RONALD J. LEAR, PLAINTIFF,
v.
BOROUGH OF BRENTWOOD, OFFICER MILTON MULHOLLAND, III, DEFENDANTS.



The opinion of the court was delivered by: Conti, District Judge

MEMORANDUM ORDER

In this memorandum order, the court considers the motion for partial summary judgment filed by plaintiff Ronald J. Lear ("plaintiff" or "Lear") and the motion for summary judgment filed by defendants Borough of Brentwood (the "borough") and Officer Milton Mulholland, III ("Mulholland")( together with the borough referred to collectively as "defendants"). After considering the joint statement of material facts, the motions and the briefs submitted by the parties, the court will grant defendants' motion in part by dismissing the claims against the borough and by reason of qualified immunity will dismiss plaintiff's claim against Mulholland relating to plaintiff's involuntary commitment. The court will deny the remainder of defendants' motion as well as the plaintiff's motion in its entirety for the reasons set forth in this opinion.

Factual Background

Plaintiff is an adult individual, residing at 423 East Garden Street, Brentwood, Pennsylvania with his wife Carol Lear. Joint Statement of Material Facts ("J.S.") ¶ 1. The house located immediately next door to plaintiff's residence, on the east side, is owned by Norman and Laura Schmidt (the "Schmidts"). J.S. ¶ 2. The Schmidts' home address is 421 East Garden Street. Id. In the past, the Schmidts had confrontations with Lear, including some that required the summoning of law enforcement to the neighborhood. Id. ¶ 5.
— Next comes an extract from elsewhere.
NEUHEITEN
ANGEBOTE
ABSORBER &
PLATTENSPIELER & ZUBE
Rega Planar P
On July 21, 2002, at 4:30 p.m., Laura Schmidt ("L. Schmidt") placed a telephone call to the Brentwood Police Department. Id. ¶ 3. During the telephone call, L. Schmidt stated the following:

This is Laura Schmidt at 421 East Garden. My neighbor is carrying on and he is out on the front street with a gun. I don't know what kind it is, but it's a gun.

Id. ¶ 3. L. Schmidt stated, in response to questions from the emergency dispatcher, that the gun was "a big handgun" and that the name of the person carrying the gun was "Ron Lear." Id. ¶ 4.
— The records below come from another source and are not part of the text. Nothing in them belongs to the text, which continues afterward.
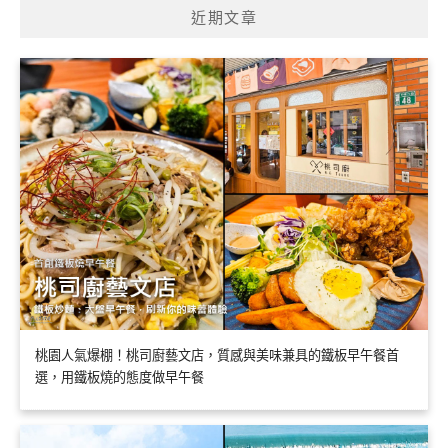
近期文章
桃園人氣爆棚！桃司廚藝文店，質感與美味兼具的鐵板早午餐首
選，用鐵板燒的態度做早午餐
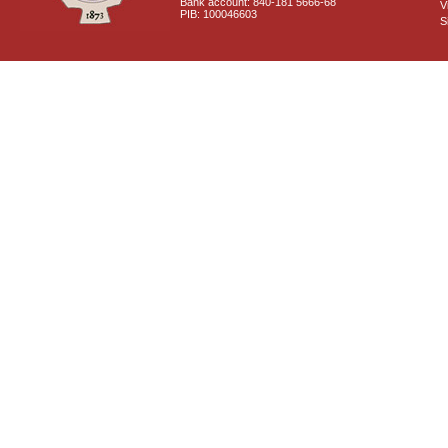
Bank account: 840-181 5666-68
V
PIB: 100046603
S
In response to the call from L. Schmidt, Mulholland and Officer Mike Fisher ("Fisher") were dispatched to 421 East Garden Road. Id. ¶ 6. The radio dispatcher informed Mulholland and Fisher that "there was a man out on the front street with a gun, a handgun in his hand." Id. ¶

6. Mulholland and Fisher were further informed that the man with the gun was a 60-year old white male "who lives right next door this address--he lives at 423." Id. ¶ 7. Neither Mulholland nor Fisher heard the telephone call from L. Schmidt to the Brentwood Police Department. Id. ¶

8. The only information available to Mulholland and Fisher was the information given to them by the radio dispatcher. Id. No one informed Mulholland and Fisher, prior to their arrival at 421 East Garden Road, that the man with the gun had pointed it at, or threatened to shoot at, anyone. Id. ¶¶ 9-10. Prior to their arrival, the Brentwood Police Department had not received a report indicating that Lear had fired a gun at anyone. Id. ¶ 11.

As Mulholland and Fisher arrived at the scene, Lear was not visible outside and contact was sought with Lear's residence. Id. ¶ 12. When Mulholland and Fisher arrived, no one on the street appeared to be in danger of any physical harm of a man with a gun. Id. ¶ 14.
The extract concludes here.